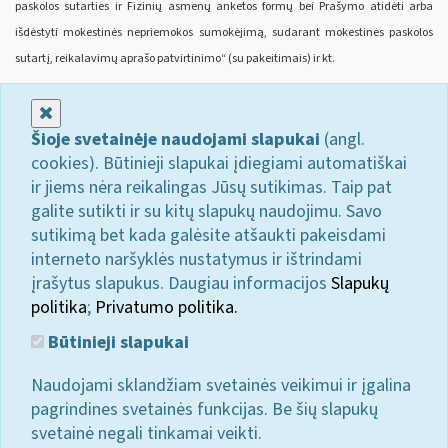
paskolos sutarties ir Fizinių asmenų anketos formų bei Prašymo atidėti arba
išdėstyti mokestinės nepriemokos sumokėjimą, sudarant mokestinės paskolos
sutartį, reikalavimų aprašo patvirtinimo“ (su pakeitimais) ir kt.
Uždaryti
Šioje svetainėje naudojami slapukai
(angl.
cookies). Būtinieji slapukai įdiegiami automatiškai
ir jiems nėra reikalingas Jūsų sutikimas. Taip pat
galite sutikti ir su kitų slapukų naudojimu. Savo
sutikimą bet kada galėsite atšaukti pakeisdami
interneto naršyklės nustatymus ir ištrindami
įrašytus slapukus. Daugiau informacijos
Slapukų
politika
;
Privatumo politika.
Būtinieji slapukai
Naudojami sklandžiam svetainės veikimui ir įgalina
pagrindines svetainės funkcijas. Be šių slapukų
svetainė negali tinkamai veikti.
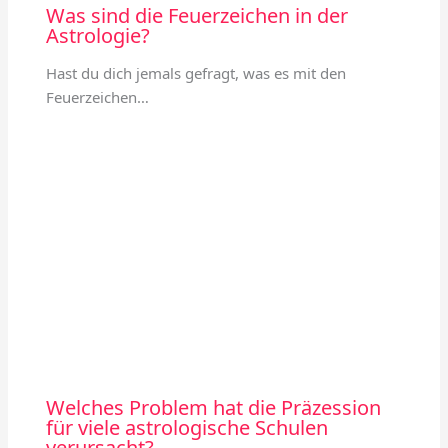
Was sind die Feuerzeichen in der
Astrologie?
Hast du dich jemals gefragt, was es mit den
Feuerzeichen…
Welches Problem hat die Präzession
für viele astrologische Schulen
verursacht?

◆ Aim of the task: Only an exact copy of the entries, with no pictures, is expected as the answer.

◆ Exercise answer:
paskolos sutarties ir Fizinių asmenų anketos formų bei Prašymo atidėti arba
išdėstyti mokestinės nepriemokos sumokėjimą, sudarant mokestinės paskolos
sutartį, reikalavimų aprašo patvirtinimo“ (su pakeitimais) ir kt.
Uždaryti
Šioje svetainėje naudojami slapukai
(angl.
cookies). Būtinieji slapukai įdiegiami automatiškai
ir jiems nėra reikalingas Jūsų sutikimas. Taip pat
galite sutikti ir su kitų slapukų naudojimu. Savo
sutikimą bet kada galėsite atšaukti pakeisdami
interneto naršyklės nustatymus ir ištrindami
įrašytus slapukus. Daugiau informacijos
Slapukų
politika
;
Privatumo politika.
Būtinieji slapukai
Naudojami sklandžiam svetainės veikimui ir įgalina
pagrindines svetainės funkcijas. Be šių slapukų
svetainė negali tinkamai veikti.
Was sind die Feuerzeichen in der
Astrologie?
Hast du dich jemals gefragt, was es mit den
Feuerzeichen…
Welches Problem hat die Präzession
für viele astrologische Schulen
verursacht?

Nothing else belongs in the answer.